Majid Khoshrou

Majid Khoshrou

Data Scientist | Forecasting & Probabilistic Modeling | Generative AI

Projects

This is a selection of projects showcasing my work in machine learning, forecasting, and applied AI - including generative AI applications like Mr M, a personalized assistant trained on my own research and project data.

Talk to Mr M

Mr M - Majid's AI Assistant Generative AI LLM + RAG Knowledge Engineering

Mr M is a custom-built AI assistant trained entirely on my own academic and professional materials - including research papers, personal website content, and relevant project documentation. Its purpose is to make my expertise, background, and ongoing work easily accessible through natural language queries. All underlying data sources (HTML, PDFs, external links) are processed, cleaned, and embedded using OpenAI's models and indexed via FAISS.

One of the major challenges in building Mr M was designing a robust pipeline that could unify information from diverse formats while preserving context fidelity. I implemented automatic text extraction, chunking with overlap, and semantic embedding, all wrapped in a context-restricted QA system to ensure trustworthy answers. The result is an explainable, domain-specific AI system that can accurately respond to questions like "What are Majid’s latest projects?" or "Tell me about his academic research" - with traceability to the original sources.

Beyond the AI layer, the system is engineered for scalability and reliability. The application runs locally with Flask but is fully deployable to the cloud using AWS SAM and CloudFormation, following an Infrastructure-as-Code approach. This enables seamless deployment to AWS Lambda and API Gateway, with all resources versioned and automated. The architecture also includes Dockerized builds, production-ready environment configurations, and modular services for analytics, search, and security (Cloudflare Turnstile for bot protection and abuse prevention).

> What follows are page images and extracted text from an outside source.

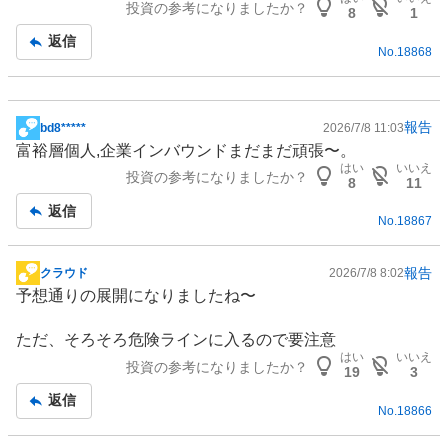
投資の参考になりましたか？
板
8
1
記
返信
No.
18868
事
報告
bd8*****
2026/7/8 11:03
掲
富裕層個人,企業
インバウンド
まだまだ頑張〜。
示
はい
いいえ
投資の参考になりましたか？
板
8
11
記
返信
No.
18867
事
報告
クラウド
2026/7/8 8:02
掲
予想通りの展開になりましたね〜
示
板
ただ、そろそろ危険ラインに入るので要注意
記
はい
いいえ
投資の参考になりましたか？
事
19
3
返信
No.
18866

In short, Mr M is not just an AI experiment - it is a production-grade, cloud-native assistant that combines personal knowledge management with professional software engineering practices.

Short Term Forecasts

Improving Day-Ahead Load Forecasts Under Delayed Feedback - Alliander Time Series Energy Forecasting Open Source

Since June 2024, I've been part of the Short-Term Energy Forecasts (STEF) team at Alliander, where I work on improving allocation forecasts for the day-ahead energy market. Unlike typical forecasting problems, our target variable (Total Load) is only available in delayed stages: first after 3 days, then revised at 5 and 8 days, and finalized after 10 days. This delay made accurate training, evaluation, and monitoring significantly more complex.

To overcome these challenges, I fixed long-standing bugs in the model pipeline, introduced features that better captured seasonality and holiday effects, and implemented a new concept we call data balancing. Instead of training on an entire year of historical data, we now focus the training set on periods most relevant to the forecast horizon — improving signal quality while reducing noise. These improvements led to a ~30% increase in forecast accuracy and are projected to generate seven-figure annual cost savings. All enhancements have been contributed to OpenSTEF, Alliander’s open-source forecasting library, benefiting both internal teams and the wider energy forecasting community.

Risk Assessment

Operational Risk Framework for MV Grids - Alliander Reliability Engineering Decision Intelligence Data Strategy

From January 2023 to June 2024, I worked as a Data Expert in the Power Flow Analysis team at Alliander, where I led the development of a data-driven framework to assess risk across medium voltage (MV) grid routes. My main focus was on analyzing capacity-related data and translating it into actionable insights to support both planning and operational decisions.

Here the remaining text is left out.